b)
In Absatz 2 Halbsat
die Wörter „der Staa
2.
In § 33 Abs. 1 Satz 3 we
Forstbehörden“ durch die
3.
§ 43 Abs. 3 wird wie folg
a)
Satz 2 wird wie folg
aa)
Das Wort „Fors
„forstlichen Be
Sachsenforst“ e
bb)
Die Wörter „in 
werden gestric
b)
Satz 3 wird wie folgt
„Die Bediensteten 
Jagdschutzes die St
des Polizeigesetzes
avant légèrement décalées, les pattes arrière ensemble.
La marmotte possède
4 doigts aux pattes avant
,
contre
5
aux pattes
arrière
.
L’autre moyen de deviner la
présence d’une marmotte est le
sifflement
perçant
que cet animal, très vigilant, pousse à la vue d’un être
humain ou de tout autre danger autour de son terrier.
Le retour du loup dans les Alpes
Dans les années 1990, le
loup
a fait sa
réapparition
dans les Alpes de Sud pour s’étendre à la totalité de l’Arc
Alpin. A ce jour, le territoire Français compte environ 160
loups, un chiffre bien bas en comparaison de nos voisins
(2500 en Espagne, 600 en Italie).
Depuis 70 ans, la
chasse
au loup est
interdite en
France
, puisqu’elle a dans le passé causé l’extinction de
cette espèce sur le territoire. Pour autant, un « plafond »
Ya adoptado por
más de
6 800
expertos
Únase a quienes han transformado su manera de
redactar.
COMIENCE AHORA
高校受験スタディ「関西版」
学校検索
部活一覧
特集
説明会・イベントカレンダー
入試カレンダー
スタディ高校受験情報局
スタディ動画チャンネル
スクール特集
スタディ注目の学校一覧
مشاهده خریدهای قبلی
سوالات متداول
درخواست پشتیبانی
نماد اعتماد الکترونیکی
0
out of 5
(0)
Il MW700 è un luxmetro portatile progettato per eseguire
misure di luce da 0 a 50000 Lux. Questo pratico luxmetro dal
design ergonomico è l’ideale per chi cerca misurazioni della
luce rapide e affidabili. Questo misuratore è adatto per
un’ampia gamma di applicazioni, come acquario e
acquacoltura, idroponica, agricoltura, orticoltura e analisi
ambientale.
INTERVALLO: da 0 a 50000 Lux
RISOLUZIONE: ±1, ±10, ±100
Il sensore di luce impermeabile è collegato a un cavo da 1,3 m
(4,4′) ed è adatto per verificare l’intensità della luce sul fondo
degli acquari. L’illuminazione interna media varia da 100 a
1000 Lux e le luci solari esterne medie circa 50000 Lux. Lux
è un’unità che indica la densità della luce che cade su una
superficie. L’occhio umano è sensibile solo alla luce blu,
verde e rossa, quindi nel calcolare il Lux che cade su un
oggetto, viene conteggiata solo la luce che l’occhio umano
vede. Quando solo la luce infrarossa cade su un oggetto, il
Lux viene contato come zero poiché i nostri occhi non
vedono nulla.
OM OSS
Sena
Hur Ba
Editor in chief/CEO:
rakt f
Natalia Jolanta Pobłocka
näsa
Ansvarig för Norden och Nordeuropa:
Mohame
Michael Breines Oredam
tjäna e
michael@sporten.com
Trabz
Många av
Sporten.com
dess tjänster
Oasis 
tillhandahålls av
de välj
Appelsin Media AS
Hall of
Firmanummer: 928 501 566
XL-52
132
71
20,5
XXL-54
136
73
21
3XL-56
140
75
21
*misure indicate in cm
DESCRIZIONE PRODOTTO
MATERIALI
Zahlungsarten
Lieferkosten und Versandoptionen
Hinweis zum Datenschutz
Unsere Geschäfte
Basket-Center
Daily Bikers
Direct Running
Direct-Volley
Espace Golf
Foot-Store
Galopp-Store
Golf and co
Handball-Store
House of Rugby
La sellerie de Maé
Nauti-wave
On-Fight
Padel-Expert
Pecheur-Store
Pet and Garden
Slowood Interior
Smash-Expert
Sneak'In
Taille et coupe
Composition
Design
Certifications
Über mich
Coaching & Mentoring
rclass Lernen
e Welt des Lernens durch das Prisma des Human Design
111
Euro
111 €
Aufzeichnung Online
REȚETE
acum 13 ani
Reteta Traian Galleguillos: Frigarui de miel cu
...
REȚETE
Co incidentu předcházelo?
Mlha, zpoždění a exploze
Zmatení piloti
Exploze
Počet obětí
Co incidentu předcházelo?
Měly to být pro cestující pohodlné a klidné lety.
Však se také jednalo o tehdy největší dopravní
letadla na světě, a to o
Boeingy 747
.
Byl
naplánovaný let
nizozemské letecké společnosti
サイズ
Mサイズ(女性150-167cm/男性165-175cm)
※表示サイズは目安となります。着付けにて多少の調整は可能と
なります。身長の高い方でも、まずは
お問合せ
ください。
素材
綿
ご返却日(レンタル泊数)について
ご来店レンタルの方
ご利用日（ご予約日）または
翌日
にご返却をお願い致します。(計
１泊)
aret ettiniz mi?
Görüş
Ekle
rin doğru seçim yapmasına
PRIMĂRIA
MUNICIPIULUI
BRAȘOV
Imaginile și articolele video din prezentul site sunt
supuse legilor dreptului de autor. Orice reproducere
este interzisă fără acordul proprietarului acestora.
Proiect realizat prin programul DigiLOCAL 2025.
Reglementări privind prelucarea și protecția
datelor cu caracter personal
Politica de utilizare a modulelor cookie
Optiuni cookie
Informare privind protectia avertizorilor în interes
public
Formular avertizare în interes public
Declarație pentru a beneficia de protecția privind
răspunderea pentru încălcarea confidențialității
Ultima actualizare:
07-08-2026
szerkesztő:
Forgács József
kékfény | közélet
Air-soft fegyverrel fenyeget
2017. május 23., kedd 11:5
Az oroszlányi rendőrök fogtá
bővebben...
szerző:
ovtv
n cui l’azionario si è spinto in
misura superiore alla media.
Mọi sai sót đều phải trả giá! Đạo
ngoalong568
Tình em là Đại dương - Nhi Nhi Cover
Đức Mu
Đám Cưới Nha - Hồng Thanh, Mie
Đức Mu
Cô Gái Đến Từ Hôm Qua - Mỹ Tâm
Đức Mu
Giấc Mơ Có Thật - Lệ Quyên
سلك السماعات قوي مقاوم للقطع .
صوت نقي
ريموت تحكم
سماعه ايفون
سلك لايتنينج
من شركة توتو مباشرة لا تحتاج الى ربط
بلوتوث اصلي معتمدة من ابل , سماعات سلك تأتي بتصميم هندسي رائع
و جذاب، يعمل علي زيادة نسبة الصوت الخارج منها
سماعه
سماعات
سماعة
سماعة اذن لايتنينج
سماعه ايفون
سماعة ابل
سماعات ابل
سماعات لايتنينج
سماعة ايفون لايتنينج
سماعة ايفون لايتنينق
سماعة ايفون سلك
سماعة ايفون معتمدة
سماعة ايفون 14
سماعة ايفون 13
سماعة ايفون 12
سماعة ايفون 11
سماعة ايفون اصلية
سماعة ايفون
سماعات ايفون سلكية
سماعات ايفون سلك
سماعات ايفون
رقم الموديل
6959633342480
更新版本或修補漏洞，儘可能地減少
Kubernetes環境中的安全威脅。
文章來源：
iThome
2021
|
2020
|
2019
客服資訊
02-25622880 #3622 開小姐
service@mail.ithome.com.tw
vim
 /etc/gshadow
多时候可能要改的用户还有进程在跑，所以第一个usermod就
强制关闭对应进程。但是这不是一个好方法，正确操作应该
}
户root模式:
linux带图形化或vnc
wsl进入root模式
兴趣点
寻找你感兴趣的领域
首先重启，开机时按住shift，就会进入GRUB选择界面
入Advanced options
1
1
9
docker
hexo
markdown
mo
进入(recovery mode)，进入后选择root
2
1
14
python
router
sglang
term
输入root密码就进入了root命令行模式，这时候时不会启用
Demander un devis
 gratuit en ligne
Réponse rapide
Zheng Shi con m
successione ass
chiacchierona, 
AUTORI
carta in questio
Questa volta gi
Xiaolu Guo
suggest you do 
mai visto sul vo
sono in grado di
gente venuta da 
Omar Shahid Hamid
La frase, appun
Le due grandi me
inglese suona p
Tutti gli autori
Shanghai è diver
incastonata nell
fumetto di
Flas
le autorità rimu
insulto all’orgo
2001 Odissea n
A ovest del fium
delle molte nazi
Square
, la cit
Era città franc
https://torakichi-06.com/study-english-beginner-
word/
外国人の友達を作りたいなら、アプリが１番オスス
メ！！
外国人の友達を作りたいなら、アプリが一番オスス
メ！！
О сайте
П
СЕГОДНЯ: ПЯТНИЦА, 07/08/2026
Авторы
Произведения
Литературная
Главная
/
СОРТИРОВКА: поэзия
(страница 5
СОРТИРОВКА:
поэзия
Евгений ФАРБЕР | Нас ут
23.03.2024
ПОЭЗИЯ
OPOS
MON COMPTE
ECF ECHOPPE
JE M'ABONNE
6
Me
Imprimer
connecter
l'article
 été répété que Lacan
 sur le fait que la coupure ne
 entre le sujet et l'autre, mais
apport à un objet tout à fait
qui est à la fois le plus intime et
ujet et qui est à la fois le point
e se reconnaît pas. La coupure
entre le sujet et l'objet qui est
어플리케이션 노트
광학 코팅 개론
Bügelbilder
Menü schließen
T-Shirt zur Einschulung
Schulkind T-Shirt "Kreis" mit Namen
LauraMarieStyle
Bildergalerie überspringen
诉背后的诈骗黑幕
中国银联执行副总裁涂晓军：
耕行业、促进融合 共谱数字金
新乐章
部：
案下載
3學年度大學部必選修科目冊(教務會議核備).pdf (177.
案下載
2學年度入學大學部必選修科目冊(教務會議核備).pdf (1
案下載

PROMPT —
Which lines above run from the one containing "سماعة ايفون سلك" to the one containing "02-25622880 #3622 開小姐"? Give them again exactly, both ends included.

SOLUTION TO THE EXERCISE —
سماعة ايفون سلك
سماعة ايفون معتمدة
سماعة ايفون 14
سماعة ايفون 13
سماعة ايفون 12
سماعة ايفون 11
سماعة ايفون اصلية
سماعة ايفون
سماعات ايفون سلكية
سماعات ايفون سلك
سماعات ايفون
رقم الموديل
6959633342480
更新版本或修補漏洞，儘可能地減少
Kubernetes環境中的安全威脅。
文章來源：
iThome
2021
|
2020
|
2019
客服資訊
02-25622880 #3622 開小姐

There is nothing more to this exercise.